With two days left before the non-waiver trade deadline, things are relatively quiet, at least in terms of the whispers surrounding the camp of the Dodgers. Things are so silent that there have been rumors surfacing which are downright silly, including Los Angeles being first in line should the Nationals decide to become sellers and trade away outfielder Bryce Harper.
I think there’s a good chance the Dodgers make a move, but it also wouldn’t surprise me if they stick to their guns on the current roster. Yesterday, we discussed why this may happen, as there are numerous options in house to reinforce the club, especially when it comes to several conceivable upgrades in the bullpen.
Nevertheless, there’s still plenty of chatter as to which players are likely to be shipped out, if a trade does go down anytime soon. Of course, the departing players primarily depend on the needs of the opposing team, but as we have mentioned many times in the past, the Dodgers are loaded with outfielders throughout the system, and the front office probably lines at least one or two of these players up at the front of almost any prospective deal.
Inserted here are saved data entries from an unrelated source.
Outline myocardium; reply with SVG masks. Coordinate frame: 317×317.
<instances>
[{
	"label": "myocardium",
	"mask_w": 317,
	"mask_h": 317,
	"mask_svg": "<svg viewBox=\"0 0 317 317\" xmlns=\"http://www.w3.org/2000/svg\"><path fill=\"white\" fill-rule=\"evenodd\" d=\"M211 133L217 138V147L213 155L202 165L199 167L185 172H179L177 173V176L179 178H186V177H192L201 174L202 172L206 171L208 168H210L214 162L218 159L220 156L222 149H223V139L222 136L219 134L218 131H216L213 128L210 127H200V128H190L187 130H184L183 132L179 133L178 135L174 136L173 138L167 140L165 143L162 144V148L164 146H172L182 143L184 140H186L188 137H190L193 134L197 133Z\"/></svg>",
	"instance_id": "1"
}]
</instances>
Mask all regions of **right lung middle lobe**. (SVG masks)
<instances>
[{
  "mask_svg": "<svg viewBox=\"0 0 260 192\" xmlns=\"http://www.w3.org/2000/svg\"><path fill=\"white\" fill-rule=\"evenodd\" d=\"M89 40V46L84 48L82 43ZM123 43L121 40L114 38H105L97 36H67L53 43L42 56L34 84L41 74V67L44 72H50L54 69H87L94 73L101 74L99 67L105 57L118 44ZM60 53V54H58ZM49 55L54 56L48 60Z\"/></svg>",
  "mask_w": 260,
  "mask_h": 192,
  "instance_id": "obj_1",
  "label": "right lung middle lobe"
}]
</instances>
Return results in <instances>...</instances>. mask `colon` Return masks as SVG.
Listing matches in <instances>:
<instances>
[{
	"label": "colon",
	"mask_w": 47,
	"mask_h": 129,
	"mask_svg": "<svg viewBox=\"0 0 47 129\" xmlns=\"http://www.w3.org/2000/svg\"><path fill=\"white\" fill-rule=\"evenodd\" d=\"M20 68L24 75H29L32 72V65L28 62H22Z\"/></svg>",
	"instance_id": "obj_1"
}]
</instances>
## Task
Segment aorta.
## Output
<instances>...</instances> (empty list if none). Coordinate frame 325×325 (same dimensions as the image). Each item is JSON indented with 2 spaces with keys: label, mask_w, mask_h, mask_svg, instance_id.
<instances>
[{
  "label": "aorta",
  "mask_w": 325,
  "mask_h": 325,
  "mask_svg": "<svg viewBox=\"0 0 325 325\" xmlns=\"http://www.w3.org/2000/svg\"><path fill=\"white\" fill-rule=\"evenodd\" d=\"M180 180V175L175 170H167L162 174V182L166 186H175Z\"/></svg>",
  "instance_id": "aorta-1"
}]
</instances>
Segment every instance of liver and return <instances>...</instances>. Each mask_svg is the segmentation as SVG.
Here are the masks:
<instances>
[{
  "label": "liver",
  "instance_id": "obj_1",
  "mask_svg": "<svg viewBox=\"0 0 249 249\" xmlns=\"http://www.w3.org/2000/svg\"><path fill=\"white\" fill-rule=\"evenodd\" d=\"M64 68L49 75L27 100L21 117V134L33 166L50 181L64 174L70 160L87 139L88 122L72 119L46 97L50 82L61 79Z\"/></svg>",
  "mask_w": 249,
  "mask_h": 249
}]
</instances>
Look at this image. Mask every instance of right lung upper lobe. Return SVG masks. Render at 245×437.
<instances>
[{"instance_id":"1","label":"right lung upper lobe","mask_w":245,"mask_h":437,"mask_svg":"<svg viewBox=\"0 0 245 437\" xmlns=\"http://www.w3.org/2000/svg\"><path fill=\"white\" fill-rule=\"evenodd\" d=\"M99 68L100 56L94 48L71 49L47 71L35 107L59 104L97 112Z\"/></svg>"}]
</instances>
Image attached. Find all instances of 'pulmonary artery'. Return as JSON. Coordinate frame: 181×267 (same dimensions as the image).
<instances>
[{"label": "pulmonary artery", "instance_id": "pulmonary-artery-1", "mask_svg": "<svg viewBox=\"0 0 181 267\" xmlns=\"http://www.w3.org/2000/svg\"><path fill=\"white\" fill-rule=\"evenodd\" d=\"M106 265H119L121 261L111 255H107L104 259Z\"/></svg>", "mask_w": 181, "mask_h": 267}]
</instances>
I mentioned Alex Verdugo quite a few times this year, mainly because he was seemingly blocked as he continued to dominate at the Triple-A level. However, he did get a few looks recently when teammate Yasiel Puig was on the shelf with oblique problems and he did impress during his short stay in the bigs. Despite his fine performance, Verdugo was optioned back to Oklahoma City as soon as Puig was healthy enough to rejoin the club.
All this leads to some thinking, and it makes many fans wonder who has the highest trade value between Verdugo, Puig and Joc Pederson. The 26-year-old Pederson has cemented himself on the Los Angeles 25-man roster, as he is often featured against right-handed pitching at the top of the batting order. Deservedly so, Puig is the regular right fielder, which leaves Verdugo hanging out at OKC, despite the 22-year-old perhaps having the highest ceiling of the entire trio.
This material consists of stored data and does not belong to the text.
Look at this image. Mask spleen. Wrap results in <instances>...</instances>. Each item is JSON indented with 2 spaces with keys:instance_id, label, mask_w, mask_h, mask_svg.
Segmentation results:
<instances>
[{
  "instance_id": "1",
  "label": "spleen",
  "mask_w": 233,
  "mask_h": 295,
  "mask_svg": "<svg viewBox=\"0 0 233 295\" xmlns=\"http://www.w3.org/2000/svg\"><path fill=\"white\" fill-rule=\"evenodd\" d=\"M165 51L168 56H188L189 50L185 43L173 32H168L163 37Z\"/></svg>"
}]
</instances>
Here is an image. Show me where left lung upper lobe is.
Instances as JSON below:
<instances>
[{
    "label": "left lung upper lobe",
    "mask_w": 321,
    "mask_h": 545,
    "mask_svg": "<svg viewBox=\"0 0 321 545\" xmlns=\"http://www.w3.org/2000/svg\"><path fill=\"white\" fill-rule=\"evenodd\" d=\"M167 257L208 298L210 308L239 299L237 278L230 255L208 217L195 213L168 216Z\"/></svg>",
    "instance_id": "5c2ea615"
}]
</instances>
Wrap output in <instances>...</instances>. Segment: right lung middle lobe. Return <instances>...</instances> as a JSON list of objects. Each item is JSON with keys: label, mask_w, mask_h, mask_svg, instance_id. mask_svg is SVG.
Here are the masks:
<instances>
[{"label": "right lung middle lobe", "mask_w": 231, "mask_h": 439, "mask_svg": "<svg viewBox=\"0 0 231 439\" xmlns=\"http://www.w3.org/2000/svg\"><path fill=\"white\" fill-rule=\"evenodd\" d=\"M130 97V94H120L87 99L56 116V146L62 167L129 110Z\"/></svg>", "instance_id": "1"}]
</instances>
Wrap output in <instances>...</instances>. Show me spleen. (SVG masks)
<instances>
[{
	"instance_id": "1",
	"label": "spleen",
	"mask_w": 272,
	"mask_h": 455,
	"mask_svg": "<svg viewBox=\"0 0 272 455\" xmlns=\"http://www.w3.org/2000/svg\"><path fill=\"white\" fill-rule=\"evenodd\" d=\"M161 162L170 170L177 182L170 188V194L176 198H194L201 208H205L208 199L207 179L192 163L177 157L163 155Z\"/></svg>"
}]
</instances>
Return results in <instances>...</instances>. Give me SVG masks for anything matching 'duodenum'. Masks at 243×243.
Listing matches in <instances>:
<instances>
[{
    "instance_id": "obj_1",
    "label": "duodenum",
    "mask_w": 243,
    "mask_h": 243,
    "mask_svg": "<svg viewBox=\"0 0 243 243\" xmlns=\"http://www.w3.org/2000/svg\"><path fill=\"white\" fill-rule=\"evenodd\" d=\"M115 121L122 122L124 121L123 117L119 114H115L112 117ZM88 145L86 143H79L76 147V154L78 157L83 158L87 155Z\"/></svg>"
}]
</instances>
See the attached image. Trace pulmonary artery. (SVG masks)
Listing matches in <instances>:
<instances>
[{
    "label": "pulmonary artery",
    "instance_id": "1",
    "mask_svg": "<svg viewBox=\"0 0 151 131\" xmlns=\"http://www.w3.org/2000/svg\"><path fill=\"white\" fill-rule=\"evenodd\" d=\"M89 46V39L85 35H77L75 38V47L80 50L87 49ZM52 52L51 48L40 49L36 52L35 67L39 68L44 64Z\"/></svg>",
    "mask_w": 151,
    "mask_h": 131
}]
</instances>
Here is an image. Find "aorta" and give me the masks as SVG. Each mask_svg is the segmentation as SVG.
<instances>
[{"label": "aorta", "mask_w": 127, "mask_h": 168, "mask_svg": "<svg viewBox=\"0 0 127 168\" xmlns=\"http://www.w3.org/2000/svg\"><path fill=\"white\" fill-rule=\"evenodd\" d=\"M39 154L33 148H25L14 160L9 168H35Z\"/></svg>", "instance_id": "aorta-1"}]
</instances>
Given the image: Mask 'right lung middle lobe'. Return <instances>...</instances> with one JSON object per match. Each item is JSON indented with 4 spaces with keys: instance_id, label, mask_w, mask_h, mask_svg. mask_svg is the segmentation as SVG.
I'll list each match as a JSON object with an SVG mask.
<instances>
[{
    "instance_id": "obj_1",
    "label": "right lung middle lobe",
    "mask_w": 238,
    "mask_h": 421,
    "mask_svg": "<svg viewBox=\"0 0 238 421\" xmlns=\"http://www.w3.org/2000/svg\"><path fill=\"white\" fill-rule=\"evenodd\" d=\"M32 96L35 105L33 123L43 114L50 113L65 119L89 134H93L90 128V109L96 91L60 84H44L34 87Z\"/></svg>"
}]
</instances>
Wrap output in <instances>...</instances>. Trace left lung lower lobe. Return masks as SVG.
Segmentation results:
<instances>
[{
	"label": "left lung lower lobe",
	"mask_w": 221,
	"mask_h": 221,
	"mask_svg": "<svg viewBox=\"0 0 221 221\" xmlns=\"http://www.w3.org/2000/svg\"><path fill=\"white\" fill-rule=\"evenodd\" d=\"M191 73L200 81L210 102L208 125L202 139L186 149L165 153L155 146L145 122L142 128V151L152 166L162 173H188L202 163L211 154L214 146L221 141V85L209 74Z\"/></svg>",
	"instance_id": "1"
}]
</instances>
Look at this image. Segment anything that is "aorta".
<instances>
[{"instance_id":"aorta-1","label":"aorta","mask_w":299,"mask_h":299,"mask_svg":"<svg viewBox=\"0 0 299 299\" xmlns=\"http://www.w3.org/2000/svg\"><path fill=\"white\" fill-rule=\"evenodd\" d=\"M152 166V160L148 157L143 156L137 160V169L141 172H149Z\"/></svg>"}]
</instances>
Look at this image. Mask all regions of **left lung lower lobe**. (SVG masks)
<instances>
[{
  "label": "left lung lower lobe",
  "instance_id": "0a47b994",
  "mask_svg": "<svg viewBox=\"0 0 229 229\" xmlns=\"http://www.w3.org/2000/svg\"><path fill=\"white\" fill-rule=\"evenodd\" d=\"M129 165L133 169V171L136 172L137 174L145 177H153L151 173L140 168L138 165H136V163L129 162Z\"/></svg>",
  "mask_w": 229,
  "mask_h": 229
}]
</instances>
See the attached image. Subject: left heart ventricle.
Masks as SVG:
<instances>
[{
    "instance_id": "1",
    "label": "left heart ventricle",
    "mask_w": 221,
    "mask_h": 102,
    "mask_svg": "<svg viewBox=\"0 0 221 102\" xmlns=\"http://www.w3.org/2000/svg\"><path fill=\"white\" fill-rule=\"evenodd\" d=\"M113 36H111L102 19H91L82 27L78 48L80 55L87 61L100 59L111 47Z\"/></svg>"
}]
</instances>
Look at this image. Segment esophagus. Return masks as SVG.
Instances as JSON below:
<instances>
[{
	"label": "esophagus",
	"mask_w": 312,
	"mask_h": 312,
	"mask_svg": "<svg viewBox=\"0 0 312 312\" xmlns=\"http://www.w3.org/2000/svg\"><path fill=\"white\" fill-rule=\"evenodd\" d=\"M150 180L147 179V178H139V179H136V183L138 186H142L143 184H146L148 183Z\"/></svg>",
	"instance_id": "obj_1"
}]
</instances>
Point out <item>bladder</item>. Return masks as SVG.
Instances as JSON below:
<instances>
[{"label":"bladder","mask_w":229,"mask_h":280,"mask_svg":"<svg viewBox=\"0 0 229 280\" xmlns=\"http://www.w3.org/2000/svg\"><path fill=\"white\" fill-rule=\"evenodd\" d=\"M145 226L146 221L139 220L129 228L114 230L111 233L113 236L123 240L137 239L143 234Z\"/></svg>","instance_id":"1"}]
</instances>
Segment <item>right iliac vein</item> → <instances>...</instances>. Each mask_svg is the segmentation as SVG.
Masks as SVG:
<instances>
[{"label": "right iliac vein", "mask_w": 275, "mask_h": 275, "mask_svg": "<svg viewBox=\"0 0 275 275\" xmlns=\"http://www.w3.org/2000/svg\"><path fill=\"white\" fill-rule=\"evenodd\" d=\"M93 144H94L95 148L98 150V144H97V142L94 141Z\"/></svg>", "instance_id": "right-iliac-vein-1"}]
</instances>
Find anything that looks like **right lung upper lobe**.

Throw in Matt Kemp, alongside outfield floaters like Enrique Hernandez, Cody Bellinger and Chris Taylor, and it doesn’t leave much room for somebody like Verdugo to climb the organizational ladder. Aside from Kemp and Puig, who are likely to remain with the club through at least 2019, many of these players also have multiple years of team control, which pushes Verdugo back even more. And with Andrew Toles continuously impressing at Oklahoma City, one is led to believe that somebody is bound to be dealt soon, should a trade target appear attractive to the Dodgers over the coming days.
Which player would rival clubs desire more? Puig, the rare five-tool breed, likely has the better skills of all three players, although he has never used them consistently over the course of an entire year, aside from maybe his rookie campaign in 2013. Pederson, on the contrary, has finally found a bit of consistency this year, despite the fact that his quickness on the basepaths continues to decline and he’s still believed to have difficulties hitting southpaw pitching. Verdugo is right up there with Puig as far as tools go, aside from the ability to hit for power, although he has recently shown his potential muscle, most specifically in his long ball to dead-center against the Braves on Friday evening.
Some may think that Verdugo would be in higher demand because of his age and the number of years he’d be under team control. Puig can theoretically become a free agent after his 2019 campaign, while the earliest that Pederson will be able to test the market is 2021.
It would be interesting to know exactly how the management group of the Dodgers envisions the future of the club and which players they believe will be parts of the central core, especially with guys like Verdugo and Toles appearing to be blocked on several different levels.
All that being said, if the Dodgers do indeed make a big splash over the next two days, or even if they wait until August when the waiver deals go down, fans may get a quick peek at those future plans. Yet, at the same time, if there isn’t anybody intriguing enough to make Los Angeles pull the trigger, we may see the club continue to hoard its best prospects and continue to build one of the best young farm systems in baseball.